DATA EXTRACTS START
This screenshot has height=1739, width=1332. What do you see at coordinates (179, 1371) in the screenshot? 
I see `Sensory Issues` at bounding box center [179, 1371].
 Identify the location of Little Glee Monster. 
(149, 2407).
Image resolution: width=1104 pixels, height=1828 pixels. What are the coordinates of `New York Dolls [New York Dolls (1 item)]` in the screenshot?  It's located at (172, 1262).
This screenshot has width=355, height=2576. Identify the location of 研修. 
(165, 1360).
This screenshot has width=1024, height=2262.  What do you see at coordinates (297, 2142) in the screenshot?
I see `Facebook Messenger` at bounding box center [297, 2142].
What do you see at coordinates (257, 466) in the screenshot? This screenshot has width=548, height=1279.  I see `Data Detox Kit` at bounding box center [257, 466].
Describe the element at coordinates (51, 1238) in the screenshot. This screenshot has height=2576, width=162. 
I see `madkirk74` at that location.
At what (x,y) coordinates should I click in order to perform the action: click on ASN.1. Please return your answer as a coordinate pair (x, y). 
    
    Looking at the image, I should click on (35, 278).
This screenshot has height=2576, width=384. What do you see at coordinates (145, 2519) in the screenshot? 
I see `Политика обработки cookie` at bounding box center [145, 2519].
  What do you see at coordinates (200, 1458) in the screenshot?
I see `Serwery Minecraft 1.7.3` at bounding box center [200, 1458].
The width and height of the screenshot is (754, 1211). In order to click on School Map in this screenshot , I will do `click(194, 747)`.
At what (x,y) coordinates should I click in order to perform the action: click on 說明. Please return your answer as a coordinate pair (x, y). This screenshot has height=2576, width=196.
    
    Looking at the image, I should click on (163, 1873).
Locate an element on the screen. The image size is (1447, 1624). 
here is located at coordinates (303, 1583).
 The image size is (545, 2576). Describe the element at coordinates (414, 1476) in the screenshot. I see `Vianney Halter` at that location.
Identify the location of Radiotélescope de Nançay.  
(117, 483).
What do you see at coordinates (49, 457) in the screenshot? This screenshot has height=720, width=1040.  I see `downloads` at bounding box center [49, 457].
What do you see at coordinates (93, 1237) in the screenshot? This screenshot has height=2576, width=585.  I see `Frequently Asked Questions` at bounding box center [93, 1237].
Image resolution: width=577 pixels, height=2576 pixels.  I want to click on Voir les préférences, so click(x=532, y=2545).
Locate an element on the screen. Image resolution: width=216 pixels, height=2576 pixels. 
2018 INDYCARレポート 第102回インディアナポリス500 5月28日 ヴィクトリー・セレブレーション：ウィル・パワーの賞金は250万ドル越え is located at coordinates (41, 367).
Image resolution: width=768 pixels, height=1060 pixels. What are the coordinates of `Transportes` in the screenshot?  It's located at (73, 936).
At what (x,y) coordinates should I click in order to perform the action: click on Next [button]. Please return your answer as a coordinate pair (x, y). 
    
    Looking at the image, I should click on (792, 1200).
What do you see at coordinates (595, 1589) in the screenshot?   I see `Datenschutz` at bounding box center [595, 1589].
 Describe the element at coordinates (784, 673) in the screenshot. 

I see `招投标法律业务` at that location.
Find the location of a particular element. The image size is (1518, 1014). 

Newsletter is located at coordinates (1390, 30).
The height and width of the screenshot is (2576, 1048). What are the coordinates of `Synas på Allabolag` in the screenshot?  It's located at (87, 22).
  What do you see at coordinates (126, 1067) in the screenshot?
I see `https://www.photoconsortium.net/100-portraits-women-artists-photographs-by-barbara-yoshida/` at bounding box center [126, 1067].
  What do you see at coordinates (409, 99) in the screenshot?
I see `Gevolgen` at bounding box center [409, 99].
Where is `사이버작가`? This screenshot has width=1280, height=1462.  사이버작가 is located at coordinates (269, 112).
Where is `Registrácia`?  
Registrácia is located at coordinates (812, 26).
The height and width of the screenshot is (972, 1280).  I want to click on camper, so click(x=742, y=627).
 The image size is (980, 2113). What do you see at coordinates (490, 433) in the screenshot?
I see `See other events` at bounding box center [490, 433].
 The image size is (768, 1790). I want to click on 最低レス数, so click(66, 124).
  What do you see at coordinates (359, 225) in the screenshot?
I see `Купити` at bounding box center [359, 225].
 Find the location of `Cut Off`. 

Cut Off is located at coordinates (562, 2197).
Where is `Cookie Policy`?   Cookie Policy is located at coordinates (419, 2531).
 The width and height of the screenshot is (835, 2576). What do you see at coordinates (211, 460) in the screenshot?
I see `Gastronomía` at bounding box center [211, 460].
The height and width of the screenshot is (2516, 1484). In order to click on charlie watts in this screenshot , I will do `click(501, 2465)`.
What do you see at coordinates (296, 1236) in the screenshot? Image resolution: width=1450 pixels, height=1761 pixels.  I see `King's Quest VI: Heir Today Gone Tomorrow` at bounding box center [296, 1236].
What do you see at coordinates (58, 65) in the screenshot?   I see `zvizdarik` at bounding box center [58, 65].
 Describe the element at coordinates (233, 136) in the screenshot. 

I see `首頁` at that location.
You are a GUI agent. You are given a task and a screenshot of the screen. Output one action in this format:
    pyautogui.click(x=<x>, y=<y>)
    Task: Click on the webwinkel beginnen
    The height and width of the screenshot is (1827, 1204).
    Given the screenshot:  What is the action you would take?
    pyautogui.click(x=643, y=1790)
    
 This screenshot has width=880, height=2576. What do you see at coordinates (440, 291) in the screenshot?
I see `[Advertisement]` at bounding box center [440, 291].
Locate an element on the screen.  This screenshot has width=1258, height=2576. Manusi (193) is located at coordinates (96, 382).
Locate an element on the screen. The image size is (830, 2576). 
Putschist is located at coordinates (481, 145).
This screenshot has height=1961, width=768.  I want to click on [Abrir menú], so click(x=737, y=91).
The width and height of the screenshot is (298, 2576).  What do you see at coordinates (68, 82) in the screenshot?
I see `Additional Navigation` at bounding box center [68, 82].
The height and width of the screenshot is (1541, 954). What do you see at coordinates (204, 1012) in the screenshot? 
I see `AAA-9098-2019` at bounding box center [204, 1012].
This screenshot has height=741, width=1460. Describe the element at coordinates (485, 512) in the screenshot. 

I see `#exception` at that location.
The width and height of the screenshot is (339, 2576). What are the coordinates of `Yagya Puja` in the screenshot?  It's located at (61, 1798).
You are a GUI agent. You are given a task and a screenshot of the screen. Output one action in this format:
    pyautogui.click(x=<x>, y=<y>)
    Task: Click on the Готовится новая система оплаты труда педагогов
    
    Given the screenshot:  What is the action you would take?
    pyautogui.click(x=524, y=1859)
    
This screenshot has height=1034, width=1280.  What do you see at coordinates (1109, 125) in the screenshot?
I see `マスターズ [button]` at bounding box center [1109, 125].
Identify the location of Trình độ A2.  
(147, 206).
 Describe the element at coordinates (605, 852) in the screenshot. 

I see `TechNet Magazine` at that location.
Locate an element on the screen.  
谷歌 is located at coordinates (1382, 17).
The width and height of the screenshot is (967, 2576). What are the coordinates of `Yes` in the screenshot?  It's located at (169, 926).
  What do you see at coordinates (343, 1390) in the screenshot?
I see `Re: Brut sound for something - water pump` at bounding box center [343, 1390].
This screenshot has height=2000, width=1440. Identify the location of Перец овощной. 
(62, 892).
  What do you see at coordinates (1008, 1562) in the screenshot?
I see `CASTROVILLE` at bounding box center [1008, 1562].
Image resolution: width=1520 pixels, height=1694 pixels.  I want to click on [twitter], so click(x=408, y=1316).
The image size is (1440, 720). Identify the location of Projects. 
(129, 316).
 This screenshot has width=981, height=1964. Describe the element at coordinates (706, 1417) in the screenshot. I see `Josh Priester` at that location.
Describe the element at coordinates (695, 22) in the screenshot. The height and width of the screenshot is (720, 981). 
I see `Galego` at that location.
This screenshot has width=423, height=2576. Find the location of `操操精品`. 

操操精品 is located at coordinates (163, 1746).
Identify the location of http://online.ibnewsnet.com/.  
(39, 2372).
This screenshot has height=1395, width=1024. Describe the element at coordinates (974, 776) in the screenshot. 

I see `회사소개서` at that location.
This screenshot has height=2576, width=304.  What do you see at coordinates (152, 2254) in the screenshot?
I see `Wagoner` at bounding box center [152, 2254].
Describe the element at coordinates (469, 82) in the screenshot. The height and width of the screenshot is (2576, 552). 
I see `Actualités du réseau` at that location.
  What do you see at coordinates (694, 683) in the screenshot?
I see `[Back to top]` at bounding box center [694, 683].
DATA EXTRACTS END
→ ACTIVITY
Respond with the exact lines running from the one that contains "The image size is (1440, 720)." through the last line of the data above, and no other lines.

→ RESPONSE BELOW
The image size is (1440, 720). Identify the location of Projects. 
(129, 316).
 This screenshot has width=981, height=1964. Describe the element at coordinates (706, 1417) in the screenshot. I see `Josh Priester` at that location.
Describe the element at coordinates (695, 22) in the screenshot. The height and width of the screenshot is (720, 981). 
I see `Galego` at that location.
This screenshot has width=423, height=2576. Find the location of `操操精品`. 

操操精品 is located at coordinates (163, 1746).
Identify the location of http://online.ibnewsnet.com/.  
(39, 2372).
This screenshot has height=1395, width=1024. Describe the element at coordinates (974, 776) in the screenshot. 

I see `회사소개서` at that location.
This screenshot has height=2576, width=304.  What do you see at coordinates (152, 2254) in the screenshot?
I see `Wagoner` at bounding box center [152, 2254].
Describe the element at coordinates (469, 82) in the screenshot. The height and width of the screenshot is (2576, 552). 
I see `Actualités du réseau` at that location.
  What do you see at coordinates (694, 683) in the screenshot?
I see `[Back to top]` at bounding box center [694, 683].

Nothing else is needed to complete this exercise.